En ce beau dimanche ensoleillé, je roule tranquillement sur l'autoroute avec ma fille en contemplant le paysage féerique d'hiver et tous ces arbres givrés qui reluisent sous le soleil... Je suis perdue dans mes pensées; depuis samedi matin, je suis branchée sur tous les médias, j'attends avec impatience le verdict dans le procès Shafia. Je suis partagée entre la hâte d'entendre le verdict du jury et la peur de son jugement. S'il fallait que la famille soit acquittée! Je ne veux même pas y penser, je frissonne d'horreur.

Et puis, voilà que la radio annonce qu'une décision a été rendue, mon sang se glace, j'ai peur... le journaliste prononce exactement les mots que je voulais entendre: coupable. Incapable de me retenir, j'ai crié ma joie et mon soulagement.

Le jury venait de rendre un verdict d'honneur, rien de moins. Quel grand jour pour la justice et pour le droit des femmes et des enfants! Aucune échappatoire, aucune excuse, aucun prétexte n'ont été crus, les gestes ont été planifiés, réfléchis, posés, et les coupables ont agi délibérément en enlevant la vie à quatre femmes. Maintenant, ils devront payer pour leur folie, leurs croyances et leurs actes dépravés.

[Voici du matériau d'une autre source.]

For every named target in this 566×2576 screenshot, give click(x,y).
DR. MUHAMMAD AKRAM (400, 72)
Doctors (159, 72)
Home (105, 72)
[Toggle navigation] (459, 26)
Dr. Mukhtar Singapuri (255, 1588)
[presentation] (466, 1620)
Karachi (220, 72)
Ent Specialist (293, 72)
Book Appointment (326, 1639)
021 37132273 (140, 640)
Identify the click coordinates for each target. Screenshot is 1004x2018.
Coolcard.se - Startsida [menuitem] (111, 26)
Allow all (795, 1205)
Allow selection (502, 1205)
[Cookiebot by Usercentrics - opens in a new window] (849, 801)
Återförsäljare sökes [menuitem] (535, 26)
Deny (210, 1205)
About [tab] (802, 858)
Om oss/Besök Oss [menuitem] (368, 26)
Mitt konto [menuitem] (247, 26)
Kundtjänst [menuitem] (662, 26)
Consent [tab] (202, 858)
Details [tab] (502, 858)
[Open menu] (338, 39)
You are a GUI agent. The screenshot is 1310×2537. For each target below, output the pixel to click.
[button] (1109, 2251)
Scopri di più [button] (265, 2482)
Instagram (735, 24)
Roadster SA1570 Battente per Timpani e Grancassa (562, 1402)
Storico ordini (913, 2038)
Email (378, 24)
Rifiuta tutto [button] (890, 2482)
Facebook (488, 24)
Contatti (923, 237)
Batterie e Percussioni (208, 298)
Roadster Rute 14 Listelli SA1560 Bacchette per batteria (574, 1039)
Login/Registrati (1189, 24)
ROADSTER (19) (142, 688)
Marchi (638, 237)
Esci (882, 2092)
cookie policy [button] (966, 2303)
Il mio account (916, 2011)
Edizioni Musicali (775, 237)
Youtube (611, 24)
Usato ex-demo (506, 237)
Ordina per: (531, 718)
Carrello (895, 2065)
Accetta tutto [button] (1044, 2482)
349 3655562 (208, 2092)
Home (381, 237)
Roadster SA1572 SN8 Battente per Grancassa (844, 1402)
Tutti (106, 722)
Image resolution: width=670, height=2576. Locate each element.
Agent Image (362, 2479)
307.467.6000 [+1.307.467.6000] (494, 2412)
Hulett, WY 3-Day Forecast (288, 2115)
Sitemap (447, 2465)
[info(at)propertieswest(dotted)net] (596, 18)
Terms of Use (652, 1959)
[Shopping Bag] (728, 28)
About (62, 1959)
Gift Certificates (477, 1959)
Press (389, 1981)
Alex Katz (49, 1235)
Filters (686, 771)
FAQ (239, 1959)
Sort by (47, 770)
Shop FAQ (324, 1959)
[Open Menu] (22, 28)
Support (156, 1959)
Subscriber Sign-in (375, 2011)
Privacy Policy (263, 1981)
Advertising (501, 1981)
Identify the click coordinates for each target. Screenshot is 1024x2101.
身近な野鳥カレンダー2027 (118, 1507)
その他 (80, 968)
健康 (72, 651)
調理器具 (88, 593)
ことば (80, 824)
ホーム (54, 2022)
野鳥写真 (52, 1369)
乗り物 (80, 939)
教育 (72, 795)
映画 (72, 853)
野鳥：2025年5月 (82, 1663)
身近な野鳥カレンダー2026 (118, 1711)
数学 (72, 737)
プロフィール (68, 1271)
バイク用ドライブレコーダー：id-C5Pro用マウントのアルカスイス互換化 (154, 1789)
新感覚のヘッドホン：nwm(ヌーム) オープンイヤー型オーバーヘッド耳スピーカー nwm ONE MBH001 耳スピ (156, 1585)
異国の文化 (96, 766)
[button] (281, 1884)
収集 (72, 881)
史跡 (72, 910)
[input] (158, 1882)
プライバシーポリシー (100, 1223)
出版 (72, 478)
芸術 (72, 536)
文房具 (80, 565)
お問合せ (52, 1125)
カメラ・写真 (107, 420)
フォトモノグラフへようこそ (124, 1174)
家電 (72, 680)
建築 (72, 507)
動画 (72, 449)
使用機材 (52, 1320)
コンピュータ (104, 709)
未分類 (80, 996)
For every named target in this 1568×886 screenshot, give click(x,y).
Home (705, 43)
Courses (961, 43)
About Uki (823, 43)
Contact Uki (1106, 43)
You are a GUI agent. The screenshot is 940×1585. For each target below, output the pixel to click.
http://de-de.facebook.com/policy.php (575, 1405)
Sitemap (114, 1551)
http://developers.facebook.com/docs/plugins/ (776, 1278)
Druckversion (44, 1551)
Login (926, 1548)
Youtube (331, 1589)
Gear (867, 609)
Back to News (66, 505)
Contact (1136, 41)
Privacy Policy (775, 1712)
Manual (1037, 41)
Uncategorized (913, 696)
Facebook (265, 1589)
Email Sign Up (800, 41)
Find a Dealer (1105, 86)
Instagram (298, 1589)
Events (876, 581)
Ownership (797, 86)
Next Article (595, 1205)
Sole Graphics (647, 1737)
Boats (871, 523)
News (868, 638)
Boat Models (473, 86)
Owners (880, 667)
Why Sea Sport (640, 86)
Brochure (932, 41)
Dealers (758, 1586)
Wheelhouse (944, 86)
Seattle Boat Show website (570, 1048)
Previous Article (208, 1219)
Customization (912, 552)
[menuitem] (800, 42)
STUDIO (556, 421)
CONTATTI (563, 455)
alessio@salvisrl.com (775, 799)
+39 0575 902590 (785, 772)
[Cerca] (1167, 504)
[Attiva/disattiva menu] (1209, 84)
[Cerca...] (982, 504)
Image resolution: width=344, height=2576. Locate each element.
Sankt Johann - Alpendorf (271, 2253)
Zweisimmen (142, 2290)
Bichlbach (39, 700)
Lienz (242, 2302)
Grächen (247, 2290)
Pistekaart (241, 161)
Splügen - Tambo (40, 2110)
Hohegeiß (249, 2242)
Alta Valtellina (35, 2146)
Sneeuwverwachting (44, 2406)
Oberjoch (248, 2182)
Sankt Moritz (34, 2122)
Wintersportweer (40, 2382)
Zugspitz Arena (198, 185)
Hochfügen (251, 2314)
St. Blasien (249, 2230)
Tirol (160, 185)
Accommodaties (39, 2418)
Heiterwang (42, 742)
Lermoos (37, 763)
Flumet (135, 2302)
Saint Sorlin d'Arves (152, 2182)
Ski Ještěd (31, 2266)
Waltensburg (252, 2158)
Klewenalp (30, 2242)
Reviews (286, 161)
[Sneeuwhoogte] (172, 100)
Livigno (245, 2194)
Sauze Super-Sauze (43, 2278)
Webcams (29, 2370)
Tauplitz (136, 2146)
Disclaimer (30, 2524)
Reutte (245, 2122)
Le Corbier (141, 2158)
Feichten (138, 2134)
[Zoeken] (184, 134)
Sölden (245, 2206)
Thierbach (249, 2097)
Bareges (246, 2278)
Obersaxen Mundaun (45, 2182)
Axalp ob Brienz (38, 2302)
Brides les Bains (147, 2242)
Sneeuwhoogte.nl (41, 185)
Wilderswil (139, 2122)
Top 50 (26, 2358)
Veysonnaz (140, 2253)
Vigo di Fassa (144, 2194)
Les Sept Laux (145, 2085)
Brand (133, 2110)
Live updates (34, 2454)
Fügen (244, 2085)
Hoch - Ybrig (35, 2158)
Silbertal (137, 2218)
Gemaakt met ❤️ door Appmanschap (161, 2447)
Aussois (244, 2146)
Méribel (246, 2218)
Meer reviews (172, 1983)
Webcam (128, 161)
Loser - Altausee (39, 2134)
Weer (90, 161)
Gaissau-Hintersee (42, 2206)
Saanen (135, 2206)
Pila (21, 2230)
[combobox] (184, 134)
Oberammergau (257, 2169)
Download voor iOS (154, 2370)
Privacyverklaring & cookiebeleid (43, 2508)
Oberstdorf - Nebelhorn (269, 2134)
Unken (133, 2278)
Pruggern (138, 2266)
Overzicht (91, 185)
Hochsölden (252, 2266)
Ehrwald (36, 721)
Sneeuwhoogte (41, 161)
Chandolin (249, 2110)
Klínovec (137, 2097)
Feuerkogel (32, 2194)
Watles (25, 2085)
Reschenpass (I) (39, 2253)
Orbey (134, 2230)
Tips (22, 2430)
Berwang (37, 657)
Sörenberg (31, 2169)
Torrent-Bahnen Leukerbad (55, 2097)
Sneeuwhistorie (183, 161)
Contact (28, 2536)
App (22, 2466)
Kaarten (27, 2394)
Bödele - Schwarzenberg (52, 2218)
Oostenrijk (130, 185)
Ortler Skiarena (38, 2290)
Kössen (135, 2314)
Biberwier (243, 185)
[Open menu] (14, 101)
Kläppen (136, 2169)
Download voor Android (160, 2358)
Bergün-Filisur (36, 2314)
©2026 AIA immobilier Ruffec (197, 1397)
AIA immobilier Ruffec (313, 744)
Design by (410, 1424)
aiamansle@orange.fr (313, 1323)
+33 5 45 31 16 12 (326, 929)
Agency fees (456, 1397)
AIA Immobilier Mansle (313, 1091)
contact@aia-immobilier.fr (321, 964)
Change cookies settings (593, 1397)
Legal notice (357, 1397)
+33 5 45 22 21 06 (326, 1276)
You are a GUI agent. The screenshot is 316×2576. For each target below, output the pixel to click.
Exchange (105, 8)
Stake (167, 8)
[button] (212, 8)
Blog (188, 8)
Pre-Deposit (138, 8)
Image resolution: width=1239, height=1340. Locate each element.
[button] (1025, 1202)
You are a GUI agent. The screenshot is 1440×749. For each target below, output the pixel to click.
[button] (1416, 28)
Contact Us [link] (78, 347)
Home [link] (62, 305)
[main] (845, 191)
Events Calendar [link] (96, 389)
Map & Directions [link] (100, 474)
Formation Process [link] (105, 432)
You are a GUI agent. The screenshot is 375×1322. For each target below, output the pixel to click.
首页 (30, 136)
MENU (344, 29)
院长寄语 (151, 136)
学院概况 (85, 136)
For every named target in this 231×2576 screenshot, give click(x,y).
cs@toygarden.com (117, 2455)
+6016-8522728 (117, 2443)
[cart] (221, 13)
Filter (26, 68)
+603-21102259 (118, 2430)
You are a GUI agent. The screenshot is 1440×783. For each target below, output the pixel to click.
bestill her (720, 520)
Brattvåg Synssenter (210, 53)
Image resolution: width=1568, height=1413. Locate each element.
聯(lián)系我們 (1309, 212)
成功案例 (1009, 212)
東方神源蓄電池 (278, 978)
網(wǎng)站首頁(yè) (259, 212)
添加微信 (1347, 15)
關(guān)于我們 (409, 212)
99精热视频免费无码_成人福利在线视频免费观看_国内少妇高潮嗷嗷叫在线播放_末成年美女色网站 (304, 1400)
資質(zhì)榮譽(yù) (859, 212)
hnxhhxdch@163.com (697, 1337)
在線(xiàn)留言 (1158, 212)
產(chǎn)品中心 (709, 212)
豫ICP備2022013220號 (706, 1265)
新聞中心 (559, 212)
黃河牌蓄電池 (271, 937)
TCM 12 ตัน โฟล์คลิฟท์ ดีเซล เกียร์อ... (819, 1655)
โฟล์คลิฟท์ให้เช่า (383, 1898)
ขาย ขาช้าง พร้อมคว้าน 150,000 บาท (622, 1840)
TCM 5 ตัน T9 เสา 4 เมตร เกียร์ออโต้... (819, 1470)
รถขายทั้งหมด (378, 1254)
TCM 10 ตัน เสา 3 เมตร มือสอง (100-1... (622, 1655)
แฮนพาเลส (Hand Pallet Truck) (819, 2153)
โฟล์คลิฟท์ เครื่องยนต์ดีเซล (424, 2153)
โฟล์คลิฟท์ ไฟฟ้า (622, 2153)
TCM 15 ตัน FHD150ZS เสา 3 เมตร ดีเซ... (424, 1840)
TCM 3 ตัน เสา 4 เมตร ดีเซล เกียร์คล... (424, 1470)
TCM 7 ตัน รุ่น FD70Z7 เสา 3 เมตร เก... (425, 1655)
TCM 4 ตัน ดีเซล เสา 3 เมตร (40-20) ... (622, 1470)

Nous n'avons pas été en mesure comme société de protéger convenablement les victimes, nous avons été incapables de réagir à leur appel à l'aide, nous les avons laissées entre les mains de ces gourous et elles sont mortes, mortes pour avoir voulu vivre, vivre la vie que tout être humain a le droit de vivre dans ce beau pays qu'est le Canada.

En ce 29 janvier 2012, j'ai retrouvé confiance en la justice, je suis persuadée qu'un grand pas vient d'être franchi. Un message clair, direct et sévère vient d'être émis: des crimes d'honneur n'existent pas. Les mots honneur et crime ne vont pas ensemble.

J'espère de tout coeur que ce verdict juste et équitable servira d'exemple, j'espère qu'il sauvera la vie à des femmes et des enfants qui vivent sous l'emprise d'individus pervers et diaboliques qui se croyaient jusqu'à ce jour à l'abri de la justice, la vraie justice.

Rona, Zainab, Sahar et Geeti, reposez en paix. Nous avons la mince consolation que pour une fois justice a été rendue.